(Bounding box prediction data)

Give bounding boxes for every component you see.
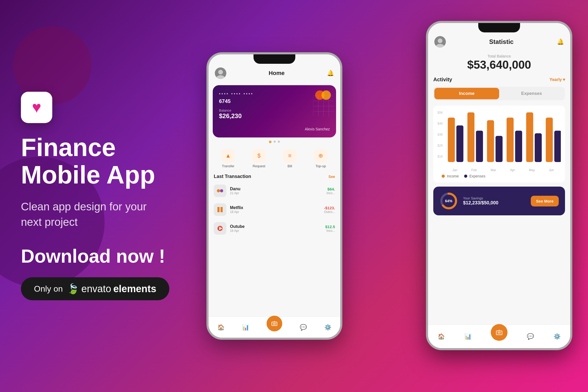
activity-title: Activity xyxy=(433,77,452,83)
stat-nav-chart[interactable]: 📊 xyxy=(464,333,471,340)
metflix-name: Metflix xyxy=(230,205,320,210)
savings-card: 64% Your Savings $12,233/$50,000 See Mor… xyxy=(433,187,565,215)
outube-value: $12.5 xyxy=(325,224,335,229)
month-may: May xyxy=(529,168,535,172)
topup-label: Top-up xyxy=(315,164,326,168)
nav-messages[interactable]: 💬 xyxy=(300,324,307,331)
y-label-2k: $2K xyxy=(437,144,443,147)
svg-rect-20 xyxy=(273,323,276,325)
bar-income-feb xyxy=(468,112,475,162)
outube-amount: $12.5 Inco... xyxy=(325,224,335,233)
legend-income-label: Income xyxy=(447,174,459,178)
see-all-link[interactable]: See xyxy=(328,175,335,179)
svg-point-11 xyxy=(217,189,220,192)
metflix-type: Outco... xyxy=(324,210,335,214)
stat-nav-home[interactable]: 🏠 xyxy=(438,333,445,340)
svg-point-23 xyxy=(436,44,444,48)
bell-icon[interactable]: 🔔 xyxy=(327,70,334,77)
bill-label: Bill xyxy=(287,164,292,168)
metflix-info: Metflix 18 Apr xyxy=(230,205,320,214)
qa-request[interactable]: $ Request xyxy=(252,149,266,168)
nav-chart[interactable]: 📊 xyxy=(242,324,249,331)
month-jun: Jun xyxy=(549,168,554,172)
transactions-section-header: Last Transaction See xyxy=(209,171,340,181)
qa-topup[interactable]: ⊕ Top-up xyxy=(314,149,327,168)
y-label-1k: $1K xyxy=(437,155,443,158)
phone-notch-2 xyxy=(478,23,520,32)
card-owner-name: Alexis Sanchez xyxy=(305,127,330,131)
qa-transfer[interactable]: ▲ Transfer xyxy=(221,149,235,168)
metflix-value: -$123. xyxy=(324,206,335,210)
stat-nav-settings[interactable]: ⚙️ xyxy=(554,333,561,340)
y-label-3k: $3K xyxy=(437,133,443,136)
envato-logo: 🍃 envato elements xyxy=(67,283,156,295)
stat-fab-button[interactable] xyxy=(491,324,508,341)
envato-elements-label: elements xyxy=(113,283,156,295)
bar-income-jan xyxy=(448,118,455,162)
home-bottom-nav: 🏠 📊 💬 ⚙️ xyxy=(209,317,340,338)
nav-home[interactable]: 🏠 xyxy=(217,324,224,331)
envato-leaf-icon: 🍃 xyxy=(67,283,79,295)
metflix-icon xyxy=(214,203,226,216)
y-label-5k: $5K xyxy=(437,111,443,114)
card-page-indicator xyxy=(209,141,340,143)
statistic-screen: Statistic 🔔 Total Balance $53,640,000 Ac… xyxy=(428,23,570,348)
svg-point-22 xyxy=(438,38,442,43)
bill-icon: ≡ xyxy=(283,149,297,163)
tab-income[interactable]: Income xyxy=(434,88,499,99)
legend-expense-dot xyxy=(464,175,467,178)
envato-badge[interactable]: Only on 🍃 envato elements xyxy=(21,277,169,300)
savings-amount: $12,233/$50,000 xyxy=(463,200,526,206)
month-jan: Jan xyxy=(452,168,457,172)
phone-home: Home 🔔 xyxy=(206,52,342,340)
fab-button[interactable] xyxy=(267,316,282,331)
savings-label: Your Savings xyxy=(463,196,526,200)
envato-only-label: Only on xyxy=(34,284,63,294)
bar-income-apr xyxy=(506,118,514,162)
tab-expenses[interactable]: Expenses xyxy=(499,88,564,99)
svg-rect-13 xyxy=(214,203,226,216)
statistic-title: Statistic xyxy=(489,38,514,45)
heart-icon: ♥ xyxy=(32,98,41,116)
headline-group: FinanceMobile App xyxy=(21,134,178,189)
svg-point-0 xyxy=(218,70,223,74)
transaction-outube: Outube 16 Apr $12.5 Inco... xyxy=(209,219,340,238)
nav-settings[interactable]: ⚙️ xyxy=(324,324,331,331)
danu-info: Danu 21 Apr xyxy=(230,187,323,195)
activity-tabs: Income Expenses xyxy=(433,87,565,100)
yearly-filter-button[interactable]: Yearly ▾ xyxy=(550,77,565,82)
bar-expense-may xyxy=(535,133,542,162)
savings-percentage: 64% xyxy=(445,199,452,203)
request-icon: $ xyxy=(252,149,266,163)
bar-expense-jun xyxy=(554,131,561,162)
bank-card: •••• •••• •••• 6745 Balance $26,230 Alex… xyxy=(213,85,336,137)
phone-notch-1 xyxy=(253,54,295,64)
activity-header: Activity Yearly ▾ xyxy=(433,77,565,83)
topup-icon: ⊕ xyxy=(314,149,327,163)
outube-type: Inco... xyxy=(325,229,335,233)
card-dot-2 xyxy=(278,141,280,143)
bar-expense-jan xyxy=(456,125,463,162)
month-feb: Feb xyxy=(471,168,477,172)
qa-bill[interactable]: ≡ Bill xyxy=(283,149,297,168)
outube-name: Outube xyxy=(230,224,321,229)
bar-expense-apr xyxy=(515,131,522,162)
stat-nav-messages[interactable]: 💬 xyxy=(527,333,534,340)
legend-expense-label: Expenses xyxy=(469,174,485,178)
metflix-date: 18 Apr xyxy=(230,210,320,214)
svg-point-12 xyxy=(220,189,223,192)
danu-value: $64. xyxy=(326,187,335,191)
legend-expense: Expenses xyxy=(464,174,485,178)
chart-month-labels: Jan Feb Mar Apr May Jun xyxy=(445,168,561,172)
transfer-icon: ▲ xyxy=(221,149,235,163)
download-cta: Download now ! xyxy=(21,245,178,267)
y-label-4k: $4K xyxy=(437,122,443,125)
chevron-down-icon: ▾ xyxy=(563,77,565,82)
envato-brand-name: envato xyxy=(81,283,111,295)
subtitle: Clean app design for yournext project xyxy=(21,199,178,230)
home-screen: Home 🔔 xyxy=(209,54,340,338)
svg-rect-33 xyxy=(498,332,501,334)
total-balance-amount: $53,640,000 xyxy=(434,58,564,71)
stat-bell-icon[interactable]: 🔔 xyxy=(557,38,564,45)
see-more-button[interactable]: See More xyxy=(531,196,559,206)
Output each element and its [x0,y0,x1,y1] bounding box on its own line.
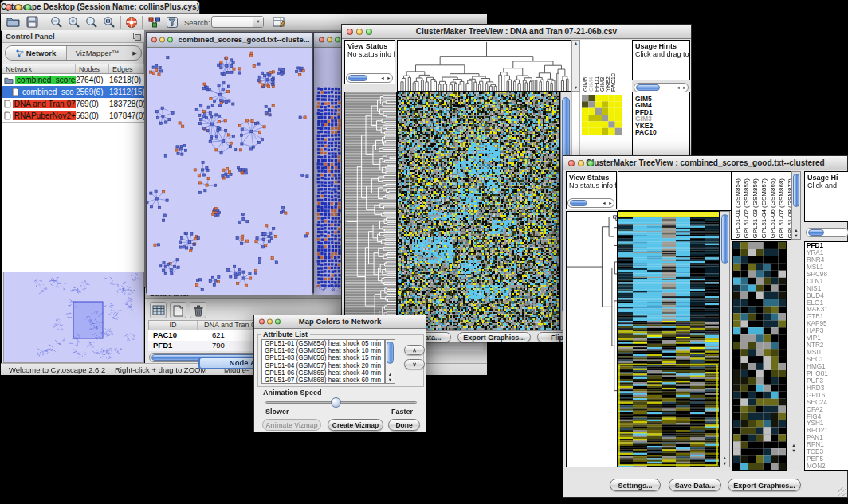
help-lifering-icon[interactable] [124,16,139,29]
close-icon[interactable] [568,160,575,166]
attribute-list-item[interactable]: GPL51-01 (GSM854) heat shock 05 min [262,340,384,347]
move-down-button[interactable]: ∨ [404,359,425,369]
settings-button[interactable]: Settings... [610,479,661,491]
save-icon[interactable] [25,16,39,29]
network-row[interactable]: combined_scores 2764(0) 16218(0) [2,74,144,86]
minimize-icon[interactable] [15,4,22,10]
search-input[interactable]: ▼ [211,16,264,28]
attribute-list-item[interactable]: GPL51-06 (GSM865) heat shock 40 min [262,369,384,377]
network-row[interactable]: RNAPuberNov2+ 563(0) 107847(0) [2,110,144,122]
attribute-list-item[interactable]: GPL51-04 (GSM857) heat shock 20 min [262,362,384,369]
attribute-list-item[interactable]: GPL51-02 (GSM855) heat shock 10 min [262,347,384,354]
tv2-row-dendrogram[interactable] [566,211,618,467]
move-up-button[interactable]: ∧ [404,345,425,355]
scroll-thumb[interactable] [636,84,660,91]
zoom-icon[interactable] [335,37,340,43]
scroll-right-icon[interactable]: ► [607,199,614,207]
scroll-right-icon[interactable]: ► [386,74,392,82]
attribute-list-item[interactable]: GPL51-07 (GSM868) heat shock 60 min [262,377,384,384]
minimize-icon[interactable] [267,319,273,325]
zoom-selected-icon[interactable] [84,16,99,29]
column-label[interactable]: YKE2 [604,76,610,92]
attribute-list-item[interactable]: GPL51-03 (GSM856) heat shock 15 min [262,354,384,361]
column-label[interactable]: GIM5 [582,77,587,92]
zoom-icon[interactable] [167,37,173,43]
zoom-icon[interactable] [25,4,31,10]
filter-icon[interactable] [165,16,179,29]
column-label[interactable]: GIM4 [587,77,593,92]
network-row[interactable]: DNA and Tran 07 769(0) 183728(0) [2,98,144,110]
open-file-icon[interactable] [6,16,20,29]
scroll-down-icon[interactable]: ▼ [572,85,579,90]
column-label[interactable]: GPL51-06 (GSM865) [769,178,778,239]
column-label[interactable]: PFD1 [593,76,599,92]
close-icon[interactable] [151,37,157,43]
network1-titlebar[interactable]: combined_scores_good.txt--cluste... [147,33,312,48]
tv2-labels-vscrollbar[interactable]: ▲▼ [791,171,801,240]
zoom-out-icon[interactable] [49,16,64,29]
tv2-usage-hscrollbar[interactable] [806,228,848,237]
column-header[interactable]: Nodes [76,64,109,73]
tv1-status-hscrollbar[interactable]: ◄► [346,73,393,83]
delete-attribute-icon[interactable] [190,302,206,318]
zoom-fit-icon[interactable] [102,16,116,29]
zoom-in-icon[interactable] [67,16,81,29]
close-icon[interactable] [6,4,12,10]
scroll-thumb[interactable] [570,200,587,206]
attribute-select-icon[interactable] [150,302,167,318]
column-header[interactable]: ID [149,321,198,330]
export-graphics-button[interactable]: Export Graphics... [728,479,801,491]
tv2-heatmap[interactable] [618,211,720,467]
column-label[interactable]: GPL51-03 (GSM856) [752,178,760,239]
zoom-icon[interactable] [587,160,594,166]
tv2-summary-scroll-arrows[interactable]: ▲▼ [788,443,799,454]
minimize-icon[interactable] [159,37,165,43]
new-attribute-icon[interactable] [170,302,186,318]
column-label[interactable]: GPL51-04 (GSM857) [760,178,769,239]
close-icon[interactable] [347,29,353,35]
close-icon[interactable] [259,319,265,325]
scroll-left-icon[interactable]: ◄ [379,74,386,82]
network2-canvas[interactable] [314,48,342,295]
resize-grip[interactable] [838,487,846,496]
tv1-column-dendrogram[interactable] [397,40,571,92]
attribute-list-vscrollbar[interactable]: ▲▼ [385,339,395,384]
scroll-arrows[interactable]: ▲▼ [792,228,800,239]
scroll-thumb[interactable] [348,75,367,81]
column-header[interactable]: Edges [109,64,144,73]
scroll-arrows[interactable]: ▲▼ [386,372,395,383]
export-graphics-button[interactable]: Export Graphics... [457,332,531,342]
tv1-heatmap[interactable] [397,92,560,330]
scroll-thumb[interactable] [721,214,728,264]
tv1-mini-scroll[interactable]: ▲▼ [571,40,580,92]
tv1-correlation-matrix[interactable] [582,95,622,135]
treeview1-titlebar[interactable]: ClusterMaker TreeView : DNA and Tran 07-… [342,25,691,39]
float-panel-icon[interactable] [133,33,141,42]
dialog-titlebar[interactable]: Map Colors to Network [254,315,426,329]
scroll-thumb[interactable] [793,174,799,207]
search-dropdown-icon[interactable]: ▼ [253,17,263,27]
network-row-selected[interactable]: combined_sco 2569(6) 13112(15) [2,86,144,98]
column-label[interactable]: PAC10 [610,73,615,92]
minimize-icon[interactable] [327,37,332,43]
column-label[interactable]: GPL51-01 (GSM854) [734,178,743,239]
tv2-heatmap-vscrollbar[interactable]: ▲▼ [720,211,730,467]
tab-overflow-arrow[interactable]: ▶ [128,46,141,60]
scroll-left-icon[interactable]: ◄ [675,84,681,92]
main-titlebar[interactable]: Cytoscape Desktop (Session Name: collins… [1,1,199,14]
close-icon[interactable] [319,37,324,43]
vizmapper-icon[interactable] [147,16,162,29]
scroll-thumb[interactable] [808,229,824,236]
tab-network[interactable]: Network [6,46,67,60]
tab-vizmapper[interactable]: VizMapper™ [67,46,128,60]
network-overview[interactable] [3,272,144,363]
done-button[interactable]: Done [388,419,420,431]
minimize-icon[interactable] [356,29,363,35]
network1-canvas[interactable] [147,48,312,295]
column-label[interactable]: GPL51-02 (GSM855) [743,178,752,239]
save-data-button[interactable]: Save Data... [669,479,721,491]
minimize-icon[interactable] [578,160,584,166]
gene-label[interactable]: MON2 [805,463,848,471]
slider-thumb[interactable] [331,397,341,408]
matrix-label[interactable]: PAC10 [635,129,689,135]
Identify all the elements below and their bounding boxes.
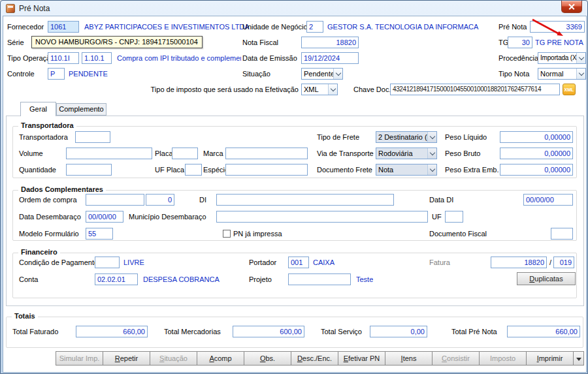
xml-icon[interactable]: XML bbox=[563, 84, 576, 95]
peso-bruto-label: Peso Bruto bbox=[445, 148, 480, 159]
placa-input[interactable] bbox=[172, 148, 198, 159]
municipio-desembaraco-input[interactable] bbox=[216, 211, 428, 223]
unidade-negocio-code-field[interactable]: 2 bbox=[306, 21, 323, 33]
situacao-label: Situação bbox=[242, 68, 270, 80]
tipo-operacao-description: Compra com IPI tributado e complemento bbox=[117, 52, 241, 64]
obs-button[interactable]: Obs. bbox=[244, 351, 291, 366]
tg-description: TG PRE NOTA POI bbox=[535, 37, 585, 48]
form-client-area: Fornecedor 1061 ABYZ PARTICIPACOES E INV… bbox=[3, 16, 587, 373]
nota-fiscal-field[interactable]: 18820 bbox=[301, 37, 359, 48]
pn-ja-impressa-label: PN já impressa bbox=[233, 228, 282, 240]
imprimir-button[interactable]: Imprimir bbox=[526, 351, 574, 366]
projeto-description: Teste bbox=[356, 273, 373, 285]
total-faturado-field[interactable]: 660,00 bbox=[76, 326, 148, 337]
documento-frete-value: Nota bbox=[376, 164, 427, 175]
total-faturado-label: Total Faturado bbox=[12, 326, 58, 337]
total-mercadorias-field[interactable]: 600,00 bbox=[233, 326, 304, 337]
di-input[interactable] bbox=[216, 194, 394, 206]
projeto-input[interactable] bbox=[288, 273, 351, 285]
portador-field[interactable]: 001 bbox=[288, 257, 309, 268]
documento-frete-select[interactable]: Nota bbox=[376, 164, 437, 176]
data-di-field[interactable]: 00/00/00 bbox=[523, 194, 573, 206]
serie-label: Série bbox=[7, 37, 24, 48]
consistir-button[interactable]: Consistir bbox=[432, 351, 480, 366]
tipo-imposto-select[interactable]: XML bbox=[301, 84, 338, 95]
fatura-parcela-field[interactable]: 019 bbox=[553, 257, 574, 268]
simular-imp-button[interactable]: Simular Imp. bbox=[56, 351, 103, 366]
desc-enc-button[interactable]: Desc./Enc. bbox=[291, 351, 338, 366]
fatura-numero-field[interactable]: 18820 bbox=[491, 257, 547, 268]
situacao-button[interactable]: Situação bbox=[150, 351, 197, 366]
pn-ja-impressa-checkbox[interactable] bbox=[223, 230, 231, 238]
uf-input[interactable] bbox=[445, 211, 463, 223]
tipo-imposto-label: Tipo de imposto que será usado na Efetiv… bbox=[131, 84, 299, 95]
chevron-down-icon bbox=[427, 164, 436, 175]
imposto-button[interactable]: Imposto bbox=[479, 351, 527, 366]
duplicatas-button[interactable]: Duplicatas bbox=[517, 272, 576, 285]
total-pre-nota-field[interactable]: 660,00 bbox=[507, 326, 580, 337]
controle-field[interactable]: P bbox=[48, 68, 65, 80]
tipo-operacao-subcode-field[interactable]: 1.10.1 bbox=[82, 52, 112, 64]
especie-input[interactable] bbox=[225, 164, 308, 176]
tipo-frete-label: Tipo de Frete bbox=[317, 131, 359, 143]
data-desembaraco-field[interactable]: 00/00/00 bbox=[86, 211, 123, 223]
uf-label: UF bbox=[432, 211, 442, 223]
projeto-label: Projeto bbox=[249, 273, 272, 285]
data-emissao-field[interactable]: 19/12/2024 bbox=[301, 52, 359, 64]
peso-extra-field[interactable]: 0,00000 bbox=[500, 164, 573, 176]
volume-input[interactable] bbox=[66, 148, 152, 159]
tipo-nota-select[interactable]: Normal bbox=[538, 68, 586, 80]
peso-liquido-label: Peso Líquido bbox=[445, 131, 487, 143]
transportadora-label: Transportadora bbox=[19, 131, 68, 143]
tab-geral[interactable]: Geral bbox=[20, 102, 56, 116]
tipo-frete-select[interactable]: 2 Destinatario (FC bbox=[376, 131, 437, 143]
chevron-down-icon bbox=[328, 84, 337, 95]
footer-button-bar: Simular Imp. Repetir Situação Acomp Obs.… bbox=[56, 351, 584, 366]
quantidade-input[interactable] bbox=[66, 164, 112, 176]
peso-bruto-field[interactable]: 0,00000 bbox=[500, 148, 573, 159]
volume-label: Volume bbox=[19, 148, 43, 159]
titlebar: Pré Nota bbox=[1, 1, 587, 16]
tipo-imposto-value: XML bbox=[302, 84, 328, 95]
via-transporte-select[interactable]: Rodoviária bbox=[376, 148, 437, 159]
ordem-compra-label: Ordem de compra bbox=[19, 194, 77, 206]
repetir-button[interactable]: Repetir bbox=[103, 351, 150, 366]
fornecedor-code-field[interactable]: 1061 bbox=[48, 21, 79, 33]
efetivar-pn-button[interactable]: Efetivar PN bbox=[338, 351, 385, 366]
tab-complemento[interactable]: Complemento bbox=[56, 103, 106, 116]
controle-description: PENDENTE bbox=[69, 68, 108, 80]
ordem-compra-seq-field[interactable]: 0 bbox=[146, 194, 174, 206]
data-di-label: Data DI bbox=[429, 194, 453, 206]
uf-placa-input[interactable] bbox=[185, 164, 202, 176]
marca-input[interactable] bbox=[225, 148, 308, 159]
condicao-pagamento-input[interactable] bbox=[95, 257, 120, 268]
portador-label: Portador bbox=[249, 257, 276, 268]
situacao-select[interactable]: Pendente bbox=[301, 68, 343, 80]
chevron-down-icon bbox=[576, 53, 585, 63]
controle-label: Controle bbox=[7, 68, 35, 80]
total-pre-nota-label: Total Pré Nota bbox=[451, 326, 497, 337]
itens-button[interactable]: Itens bbox=[385, 351, 433, 366]
procedencia-select[interactable]: Importada (XML) bbox=[538, 52, 586, 64]
tipo-operacao-code-field[interactable]: 110.1I bbox=[48, 52, 79, 64]
pre-nota-field[interactable]: 3369 bbox=[530, 21, 585, 33]
acomp-button[interactable]: Acomp bbox=[197, 351, 244, 366]
window-title: Pré Nota bbox=[19, 4, 50, 13]
transportadora-input[interactable] bbox=[75, 131, 110, 143]
tg-label: TG bbox=[498, 37, 508, 48]
documento-fiscal-input[interactable] bbox=[551, 228, 573, 240]
modelo-formulario-field[interactable]: 55 bbox=[86, 228, 113, 240]
close-button[interactable] bbox=[561, 1, 582, 13]
data-desembaraco-label: Data Desembaraço bbox=[19, 211, 81, 223]
conta-field[interactable]: 02.02.01 bbox=[95, 273, 138, 285]
tg-field[interactable]: 30 bbox=[508, 37, 532, 48]
ordem-compra-input[interactable] bbox=[86, 194, 144, 206]
via-transporte-label: Via de Transporte bbox=[317, 148, 374, 159]
fornecedor-label: Fornecedor bbox=[7, 21, 44, 33]
total-servico-field[interactable]: 0,00 bbox=[370, 326, 427, 337]
chave-doc-field[interactable]: 4324121894171500010455001000188201762457… bbox=[390, 84, 560, 95]
situacao-value: Pendente bbox=[302, 69, 333, 79]
imprimir-menu-button[interactable] bbox=[573, 351, 584, 366]
peso-liquido-field[interactable]: 0,00000 bbox=[500, 131, 573, 143]
chevron-down-icon bbox=[576, 69, 585, 79]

> **INSTRUCTIONS FOR THE TASK**:
Please show the lines in the entries above that hold the string "transportadora".

> **RESPONSE**:
transportadora-label: Transportadora bbox=[19, 131, 68, 143]
transportadora-input[interactable] bbox=[75, 131, 110, 143]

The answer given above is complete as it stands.